Segment Start: RECORDS FOR THE EXERCISE
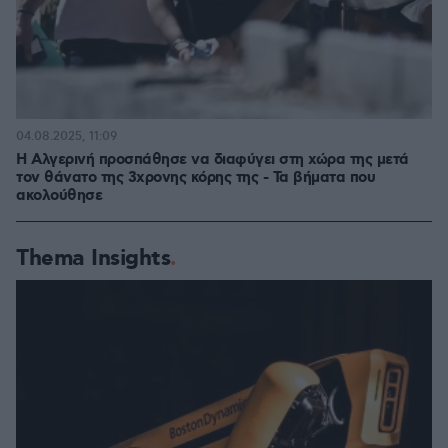
04.08.2025, 11:09
Η Αλγερινή προσπάθησε να διαφύγει στη χώρα της μετά
τον θάνατο της 3χρονης κόρης της - Τα βήματα που
ακολούθησε
Thema Insights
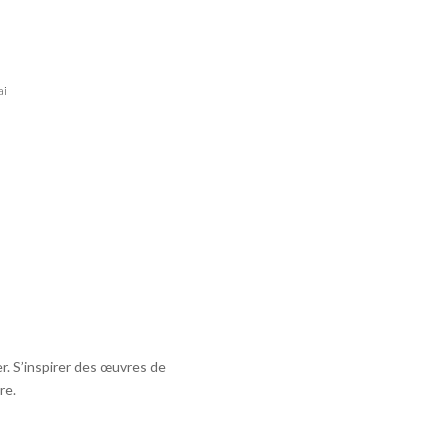
ai
r. S’inspirer des œuvres de
re.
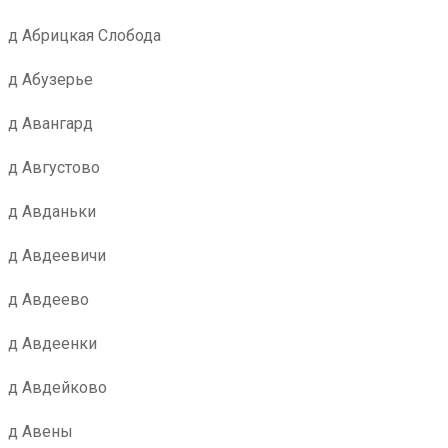
д Абрицкая Слобода
д Абузерье
д Авангард
д Августово
д Авданьки
д Авдеевичи
д Авдеево
д Авдеенки
д Авдейково
д Авены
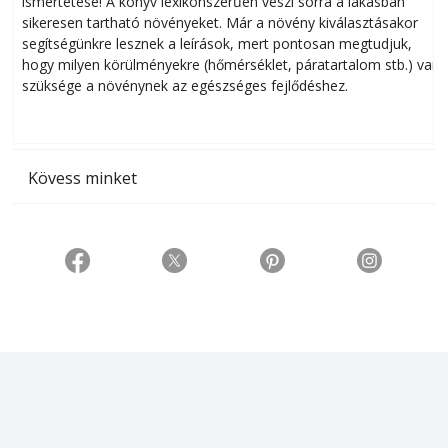
ismertetése! A könyv lexikonszerűen veszi sorra a lakásban
s
sikeresen tart­ha­tó növényeket. Már a növény kiválasztásakor
h
segítségünkre lesznek a leírások, mert pontosan megtudjuk,
k
hogy milyen körülményekre (hőmérséklet, páratartalom stb.) van
szüksége a növénynek az egészséges fejlődéshez.
t
Kövess minket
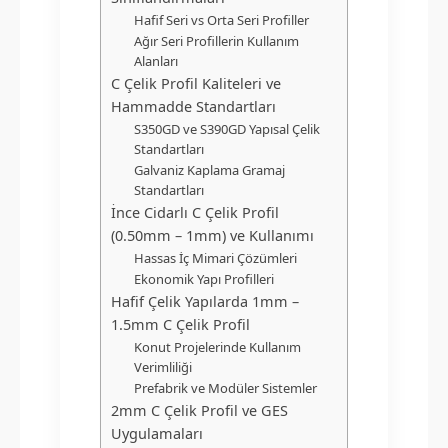
Hafif Seri vs Orta Seri Profiller
Ağır Seri Profillerin Kullanım
Alanları
C Çelik Profil Kaliteleri ve
Hammadde Standartları
S350GD ve S390GD Yapısal Çelik
Standartları
Galvaniz Kaplama Gramaj
Standartları
İnce Cidarlı C Çelik Profil
(0.50mm – 1mm) ve Kullanımı
Hassas İç Mimari Çözümleri
Ekonomik Yapı Profilleri
Hafif Çelik Yapılarda 1mm –
1.5mm C Çelik Profil
Konut Projelerinde Kullanım
Verimliliği
Prefabrik ve Modüler Sistemler
2mm C Çelik Profil ve GES
Uygulamaları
Segment End: RECORDS FOR THE EXERCISE
WHAT THE TASK ASKS => When copying, output the data exactly and leave out the pictures.

RESPONSE TO THE EXERCISE =>
04.08.2025, 11:09
Η Αλγερινή προσπάθησε να διαφύγει στη χώρα της μετά
τον θάνατο της 3χρονης κόρης της - Τα βήματα που
ακολούθησε
Thema Insights
ai
r. S’inspirer des œuvres de
re.
д Абрицкая Слобода
д Абузерье
д Авангард
д Августово
д Авданьки
д Авдеевичи
д Авдеево
д Авдеенки
д Авдейково
д Авены
ismertetése! A könyv lexikonszerűen veszi sorra a lakásban
s
sikeresen tart­ha­tó növényeket. Már a növény kiválasztásakor
h
segítségünkre lesznek a leírások, mert pontosan megtudjuk,
k
hogy milyen körülményekre (hőmérséklet, páratartalom stb.) van
szüksége a növénynek az egészséges fejlődéshez.
t
Kövess minket
Hafif Seri vs Orta Seri Profiller
Ağır Seri Profillerin Kullanım
Alanları
C Çelik Profil Kaliteleri ve
Hammadde Standartları
S350GD ve S390GD Yapısal Çelik
Standartları
Galvaniz Kaplama Gramaj
Standartları
İnce Cidarlı C Çelik Profil
(0.50mm – 1mm) ve Kullanımı
Hassas İç Mimari Çözümleri
Ekonomik Yapı Profilleri
Hafif Çelik Yapılarda 1mm –
1.5mm C Çelik Profil
Konut Projelerinde Kullanım
Verimliliği
Prefabrik ve Modüler Sistemler
2mm C Çelik Profil ve GES
Uygulamaları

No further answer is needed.